Your objective
All lines below containing "WITH" are to be listed.

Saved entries
____________

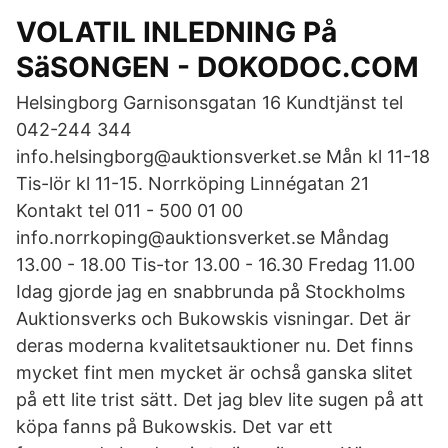
VOLATIL INLEDNING På
SäSONGEN - DOKODOC.COM
Helsingborg Garnisonsgatan 16 Kundtjänst tel
042-244 344
info.helsingborg@auktionsverket.se Mån kl 11-18
Tis-lör kl 11-15. Norrköping Linnégatan 21
Kontakt tel 011 - 500 01 00
info.norrkoping@auktionsverket.se Måndag
13.00 - 18.00 Tis-tor 13.00 - 16.30 Fredag 11.00
Idag gjorde jag en snabbrunda på Stockholms
Auktionsverks och Bukowskis visningar. Det är
deras moderna kvalitetsauktioner nu. Det finns
mycket fint men mycket är ochså ganska slitet
på ett lite trist sätt. Det jag blev lite sugen på att
köpa fanns på Bukowskis. Det var ett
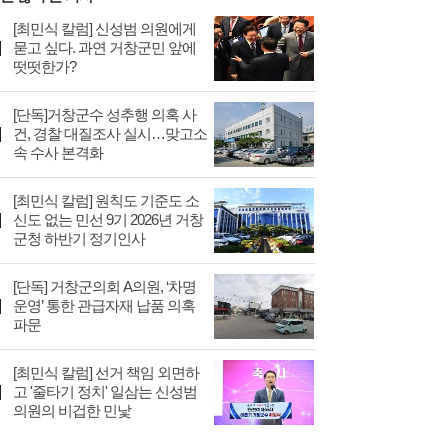
[최민식 칼럼] 신성범 의원에게
묻고 싶다. 과연 거창군민 앞에
떳떳한가?
[단독]거창군수 성추행 의혹 사
건, 경찰 대질조사 실시…맞고소
속 수사 본격화
[최민식 칼럼] 원칙도 기준도 소
신도 없는 민선 9기 2026년 거창
군청 하반기 정기인사
[단독] 거창군의회 A의원, ‘차명
운영’ 통한 관급자재 납품 의혹
파문
[최민식 칼럼] 선거 책임 외면하
고 '줄타기 정치' 일삼는 신성범
의원의 비겁한 민낯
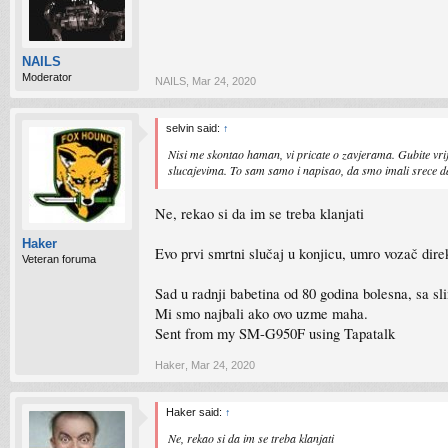
NAILS
Moderator
NAILS
,
Mar 24, 2020
selvin said:
↑
Nisi me skontao haman, vi pricate o zavjerama. Gubite vrij
slucajevima. To sam samo i napisao, da smo imali srece da
Ne, rekao si da im se treba klanjati
Haker
Evo prvi smrtni slučaj u konjicu, umro vozač dir
Veteran foruma
Sad u radnji babetina od 80 godina bolesna, sa s
Mi smo najbali ako ovo uzme maha.
Sent from my SM-G950F using Tapatalk
Haker
,
Mar 24, 2020
Haker said:
↑
Ne, rekao si da im se treba klanjati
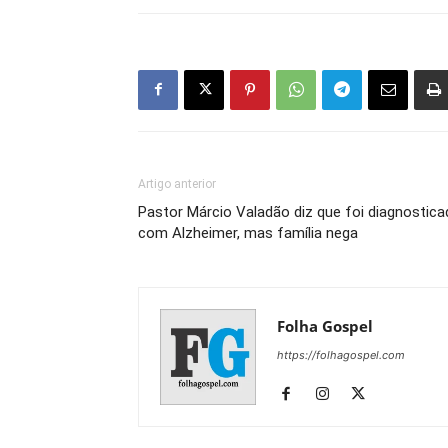
Artigo anterior
Pastor Márcio Valadão diz que foi diagnostic
com Alzheimer, mas família nega
Folha Gospel
https://folhagospel.com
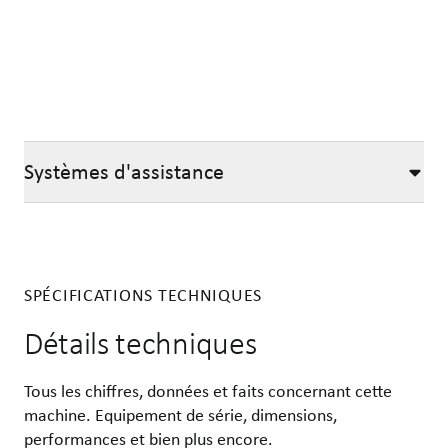
Systèmes d'assistance
Systèmes de commande
Pupitre de commande VC 50
Le pupitre de commande GBT 831 peut être remplacé, en option, p
Systèmes d'assistance
SPÉCIFICATIONS TECHNIQUES
Commande de la ligne Flow Control
Flow Control connecte toutes les machines de la ligne de stocka
Détails techniques
Tous les chiffres, données et faits concernant cette
machine. Equipement de série, dimensions,
performances et bien plus encore.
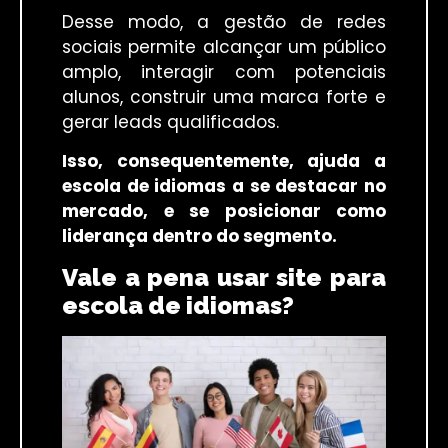
Desse modo, a gestão de redes
sociais permite alcançar um público
amplo, interagir com potenciais
alunos, construir uma marca forte e
gerar leads qualificados.
Isso, consequentemente, ajuda a
escola de idiomas a se destacar no
mercado, e se posicionar como
liderança dentro do segmento.
Vale a pena usar site para
escola de idiomas?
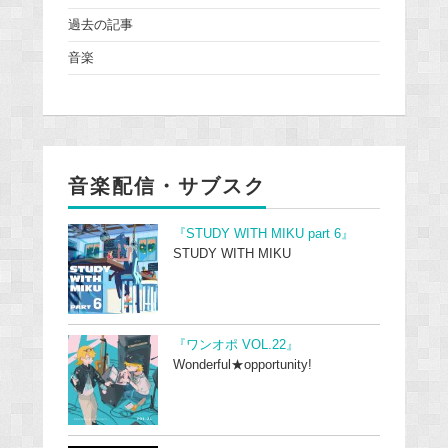
過去の記事
音楽
音楽配信・サブスク
『STUDY WITH MIKU part 6』
STUDY WITH MIKU
『ワンオポ VOL.22』
Wonderful★opportunity!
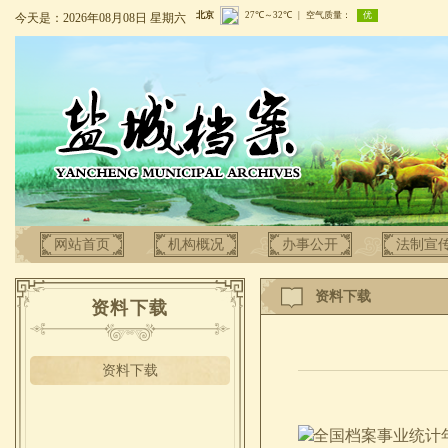
今天是：2026年08月08日 星期六
网站首页
机构概况
办事公开
法制宣
资料下载
资料下载
资料下载
全国档案事业统计年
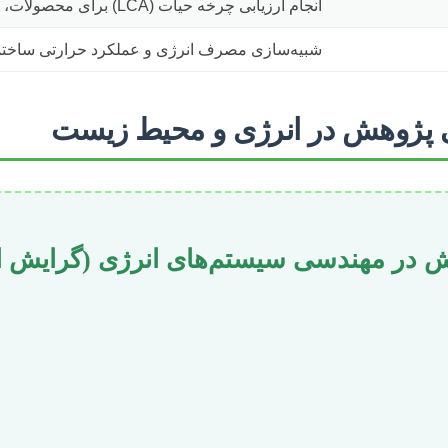
انجام ارزیابی چرخه حیات (LCA) برای محصولات، فرآیندها و سیستم‌های انرژی.
شبیه‌سازی مصرف انرژی و عملکرد حرارتی ساختما
ی پژوهش در انرژی و محیط زیست
ش در مهندسی سیستم‌های انرژی (گرایش ا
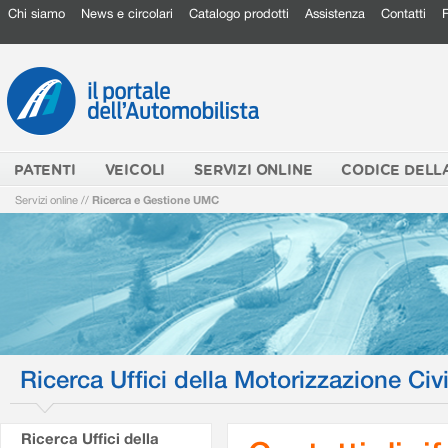
Chi siamo
News e circolari
Catalogo prodotti
Assistenza
Contatti
PATENTI
VEICOLI
SERVIZI ONLINE
CODICE DELL
Servizi online
//
Ricerca e Gestione UMC
Ricerca Uffici della Motorizzazione Civi
Ricerca Uffici della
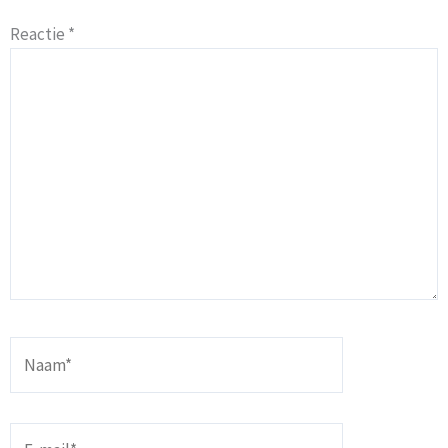
Reactie
*
Naam*
E-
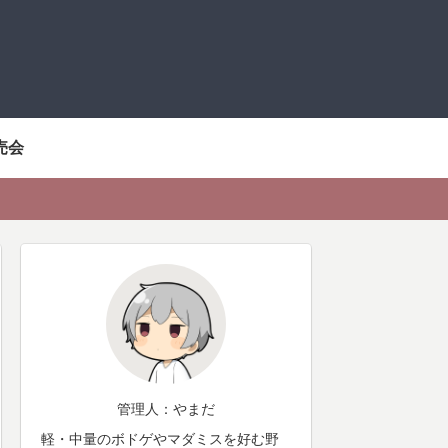
売会
管理人：やまだ
軽・中量のボドゲやマダミスを好む野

____________

Output for this task
『STUDY WITH MIKU part 6』
STUDY WITH MIKU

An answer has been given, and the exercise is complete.